Task to complete
The lines below, beginning at the one that contains "Üzletkereső" and ending at the last, are to be retyped exactly.

☆ ☆ ☆ ☆

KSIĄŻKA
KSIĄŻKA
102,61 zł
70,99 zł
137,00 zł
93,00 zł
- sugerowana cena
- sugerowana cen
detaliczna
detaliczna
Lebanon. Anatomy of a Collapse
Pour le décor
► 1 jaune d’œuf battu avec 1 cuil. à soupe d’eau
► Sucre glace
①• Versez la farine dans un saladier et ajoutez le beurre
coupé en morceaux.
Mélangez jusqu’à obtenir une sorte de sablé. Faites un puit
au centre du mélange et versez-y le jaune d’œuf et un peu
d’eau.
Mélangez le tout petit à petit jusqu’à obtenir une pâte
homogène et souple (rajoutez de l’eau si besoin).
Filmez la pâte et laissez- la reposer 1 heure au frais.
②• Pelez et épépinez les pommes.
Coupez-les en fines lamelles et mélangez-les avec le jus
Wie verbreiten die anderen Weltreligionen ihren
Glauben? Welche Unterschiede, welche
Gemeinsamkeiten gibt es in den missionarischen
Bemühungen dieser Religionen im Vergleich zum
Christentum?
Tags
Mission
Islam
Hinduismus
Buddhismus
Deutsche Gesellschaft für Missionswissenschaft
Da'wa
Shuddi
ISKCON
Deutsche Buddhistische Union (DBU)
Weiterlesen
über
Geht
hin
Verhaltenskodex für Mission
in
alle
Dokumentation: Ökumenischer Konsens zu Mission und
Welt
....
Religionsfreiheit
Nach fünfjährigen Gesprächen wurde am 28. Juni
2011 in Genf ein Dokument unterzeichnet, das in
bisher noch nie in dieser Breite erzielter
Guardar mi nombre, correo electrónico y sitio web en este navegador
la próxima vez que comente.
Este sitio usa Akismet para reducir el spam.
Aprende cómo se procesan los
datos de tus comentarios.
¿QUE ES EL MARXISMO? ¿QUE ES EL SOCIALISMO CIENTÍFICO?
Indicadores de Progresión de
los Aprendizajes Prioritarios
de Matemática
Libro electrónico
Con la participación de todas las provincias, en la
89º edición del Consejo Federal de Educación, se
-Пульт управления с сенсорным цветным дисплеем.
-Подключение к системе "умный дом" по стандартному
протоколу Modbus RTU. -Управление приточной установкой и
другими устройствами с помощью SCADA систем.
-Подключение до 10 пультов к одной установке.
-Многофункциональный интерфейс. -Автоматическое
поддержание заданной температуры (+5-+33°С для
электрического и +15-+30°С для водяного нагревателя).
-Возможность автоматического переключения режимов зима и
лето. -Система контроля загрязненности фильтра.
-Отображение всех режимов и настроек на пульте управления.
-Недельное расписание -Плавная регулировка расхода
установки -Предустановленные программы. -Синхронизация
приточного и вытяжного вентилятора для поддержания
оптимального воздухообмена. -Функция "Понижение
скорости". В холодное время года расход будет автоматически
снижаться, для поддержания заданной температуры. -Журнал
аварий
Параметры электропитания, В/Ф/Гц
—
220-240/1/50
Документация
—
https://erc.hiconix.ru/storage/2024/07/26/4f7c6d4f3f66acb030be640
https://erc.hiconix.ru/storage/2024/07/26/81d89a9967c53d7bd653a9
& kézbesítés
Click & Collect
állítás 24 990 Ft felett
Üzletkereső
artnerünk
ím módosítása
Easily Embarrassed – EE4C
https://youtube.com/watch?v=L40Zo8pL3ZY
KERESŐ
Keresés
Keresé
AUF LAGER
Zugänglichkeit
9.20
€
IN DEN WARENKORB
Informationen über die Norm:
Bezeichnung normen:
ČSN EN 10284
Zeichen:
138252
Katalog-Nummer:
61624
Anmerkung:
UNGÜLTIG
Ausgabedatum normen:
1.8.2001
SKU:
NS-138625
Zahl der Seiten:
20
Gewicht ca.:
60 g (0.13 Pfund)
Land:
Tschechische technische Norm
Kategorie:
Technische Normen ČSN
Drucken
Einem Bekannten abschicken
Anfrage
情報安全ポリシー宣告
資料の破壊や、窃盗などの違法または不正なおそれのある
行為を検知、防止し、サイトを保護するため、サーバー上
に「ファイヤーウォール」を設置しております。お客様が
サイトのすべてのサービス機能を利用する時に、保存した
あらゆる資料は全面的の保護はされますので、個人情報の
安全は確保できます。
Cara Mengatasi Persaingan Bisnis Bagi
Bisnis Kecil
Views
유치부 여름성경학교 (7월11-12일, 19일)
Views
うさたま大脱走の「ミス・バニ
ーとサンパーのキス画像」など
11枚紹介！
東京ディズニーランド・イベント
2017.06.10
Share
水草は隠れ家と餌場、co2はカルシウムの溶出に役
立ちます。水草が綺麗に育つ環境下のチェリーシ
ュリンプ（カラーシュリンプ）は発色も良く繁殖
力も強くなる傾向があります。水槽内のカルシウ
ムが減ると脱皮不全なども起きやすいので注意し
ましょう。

☆ ☆ ☆ ☆

Reply
Üzletkereső
artnerünk
ím módosítása
Easily Embarrassed – EE4C
https://youtube.com/watch?v=L40Zo8pL3ZY
KERESŐ
Keresés
Keresé
AUF LAGER
Zugänglichkeit
9.20
€
IN DEN WARENKORB
Informationen über die Norm:
Bezeichnung normen:
ČSN EN 10284
Zeichen:
138252
Katalog-Nummer:
61624
Anmerkung:
UNGÜLTIG
Ausgabedatum normen:
1.8.2001
SKU:
NS-138625
Zahl der Seiten:
20
Gewicht ca.:
60 g (0.13 Pfund)
Land:
Tschechische technische Norm
Kategorie:
Technische Normen ČSN
Drucken
Einem Bekannten abschicken
Anfrage
情報安全ポリシー宣告
資料の破壊や、窃盗などの違法または不正なおそれのある
行為を検知、防止し、サイトを保護するため、サーバー上
に「ファイヤーウォール」を設置しております。お客様が
サイトのすべてのサービス機能を利用する時に、保存した
あらゆる資料は全面的の保護はされますので、個人情報の
安全は確保できます。
Cara Mengatasi Persaingan Bisnis Bagi
Bisnis Kecil
Views
유치부 여름성경학교 (7월11-12일, 19일)
Views
うさたま大脱走の「ミス・バニ
ーとサンパーのキス画像」など
11枚紹介！
東京ディズニーランド・イベント
2017.06.10
Share
水草は隠れ家と餌場、co2はカルシウムの溶出に役
立ちます。水草が綺麗に育つ環境下のチェリーシ
ュリンプ（カラーシュリンプ）は発色も良く繁殖
力も強くなる傾向があります。水槽内のカルシウ
ムが減ると脱皮不全なども起きやすいので注意し
ましょう。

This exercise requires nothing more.